Presently the nerves of some segments of financial markets are frayed. The liquidity and credit flow is slowing down. Otherwise, good businesses are coming under pressure due to asset-liability mismatch. This trend, if not stemmed now, will pull down the demand in the housing sector, in the automobiles sector, and in the infra sector. This may have a cascading effect on the general economy.
Parallely, the geo-political grounds are shifting rapidly. US investments are pulling out from China and looking for different shores. India would need a strong strategic pitch to attract these investments to herself. For that, India needs to ready herself for 4th industrial revolution and to start transforming itself for the new age.
Thus, in many ways, the future will be determined by how the next Indian government comes into being and how it performs. Stability and further reforms are keenly needed to utilise these opportunities and to tackle the risks that are emerging.
From investors view point, taking a right asset allocation call at such time is the need of hour.
The strong arguments on both sides of market can confuse the best brains, hence discipline is the key.
If investor doesn’t want to indulge in a net allocation decision than for that reason, we believe that Balanced Advantage fund(BAF) can be of high utility in this market.

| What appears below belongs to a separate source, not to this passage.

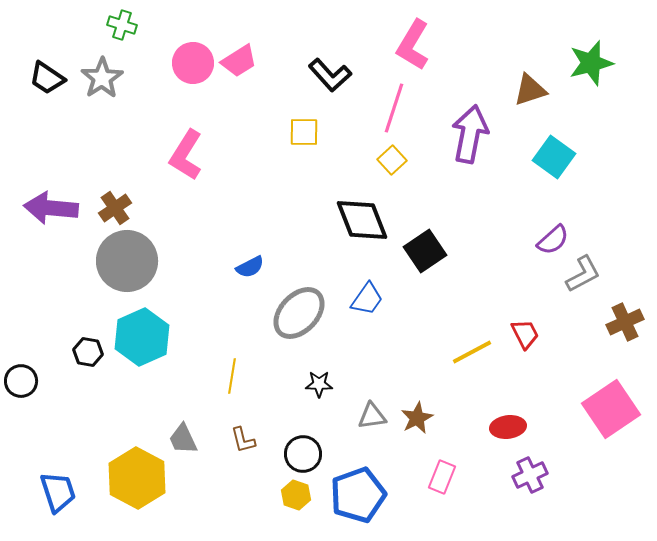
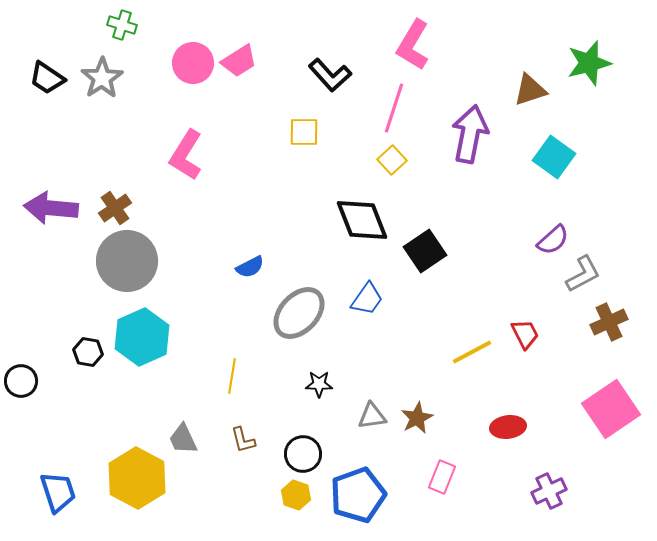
green star at (591, 63): moved 2 px left
brown cross at (625, 322): moved 16 px left
purple cross at (530, 475): moved 19 px right, 16 px down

BAF can make asset switches between directional equity, debt and arbitrage without losing its tax advantage and can still be flexible in utilising equity market peaks for exist; and use the market lows to enter.” said Nilesh Shah, MD, Kotak Mutual Fund.
What are Balanced Advantage Funds?
Balanced advantage funds are a category of hybrid schemes in which investment in equity/ debt is managed dynamically.
The uniqueness of this category lies in the dynamic allocation between equity and fixed income (bonds), depending on prevailing market conditions. These funds shift more money into bonds when market valuations appear expensive and do the reverse when valuations are cheap. The equity component can typically vary between 30% and 80%, though some funds do go beyond these limits.
Most of the funds also take arbitrage positions through equity derivatives. This allows the funds to keep the actual equity exposure low in a heated market, yet maintain effective equity allocation above 65% to reap tax benefits.
These make use of valuation metrics to determine the level of exposure to equities at any given point.